U.S. Girls – In a Poem Unlimited
With In a Poem Unlimited, Meghan Remy's U.S. Girls have created a timeless gem of an album that is about as powerful as pop music can be
A decade ago, Meghan Remy used just a 4-track recorder and a microphone to self-produce a collection of caustic musical ruminations. These eerie, seemingly off-the-cuff pieces felt impossible to grasp in the static surrounding them, but the tension in her voice couldn’t be clearer. Six albums later, Remy is still grappling with that same tension. Now, she uses sparkling pop, detailed compositions and a varied cast of collaborators to suck us in, before the darker side of her work looms over.
In a Poem Unlimited is a stunning look at abuses of power, especially those directed at women from men they trust. On M.A.H., Remy delivers the line: 'We can never know the hands we’re in / Until we feel them grip / Choking off our air supply' as if it’s a lullaby. Her theatrical vocal tumbles over an ABBA-channeling disco instrumental. The buoyant basslines, conga drum-breaks and unabashedly classy melody are irresistible. Your stomach drops as soon as the sinister lyrics flicker through.
It’s a clever stylistic choice that carries through the album – by far the brightest sounding Remy has ever released. Velvet 4 Sale opens it all with a weary sigh, before blossoming with sunny horns and a blistering guitar solo.
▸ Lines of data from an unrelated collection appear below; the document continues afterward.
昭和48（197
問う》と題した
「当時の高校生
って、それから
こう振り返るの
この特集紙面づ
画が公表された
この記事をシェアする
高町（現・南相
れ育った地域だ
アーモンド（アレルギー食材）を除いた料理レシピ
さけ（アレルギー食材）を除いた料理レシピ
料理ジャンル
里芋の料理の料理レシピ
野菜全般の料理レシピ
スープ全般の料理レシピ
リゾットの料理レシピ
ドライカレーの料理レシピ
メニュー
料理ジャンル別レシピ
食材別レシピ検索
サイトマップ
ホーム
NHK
The bombastic Incidental Boogie makes the loud/quiet dynamic sound fresh, while the enveloping disco of Rosebud could pass for a Kylie instrumental if it wasn’t so damn elegant.
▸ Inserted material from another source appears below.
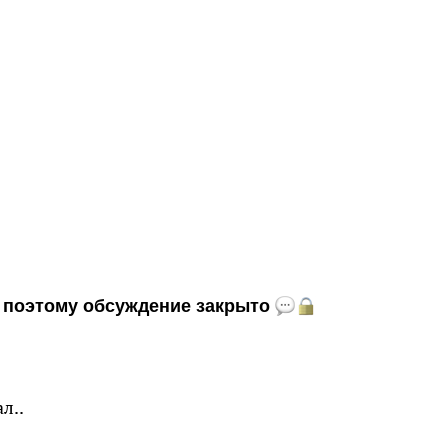
и, поэтому обсуждение закрыто
л..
Remy’s vocal control commands it all, with its restraint, with its wild, expressive high-end, and with its mysterious coldness. 'Let’s face it! Admit that it’s all related!' she shouts on Rosebud, beckoning the listener to look inward at their own part in injustice. With a few notes, the album clicks into place. On Pearly Gates, she winds a disturbing satire about a woman who is forced into sex by St Peter to get into heaven, supported by slinky backing vocals that feel plucked from Aquemini. That doesn’t sound like it should work, but Remy’s poise and attention to craft sell the twisted parable completely.
While her previous 4AD release, Half Free, used dreamlike samples to evoke its classic American pop atmosphere, In a Poem Unlimited emulates the real thing. Its instrumentals are timeless, genreless and genderless. This is no mistake. On Time, she repeats 'When there is nothing there is still time / There is still time, mountains of time' while her band race forward. Bleating saxophones, dusty guitars and thrashing symbols gallop on, fusing all the Western glitz of her work into an urgent seven-minute freakout. In a Poem Unlimited lives up to its aim and its name. It’s a reflection of abuse that feels all-encompassing, and of this era. It’s a timeless gem of an album that is about as powerful as pop music can be.
Listen to: Rosebud, Incidental Boogie, M.A.H.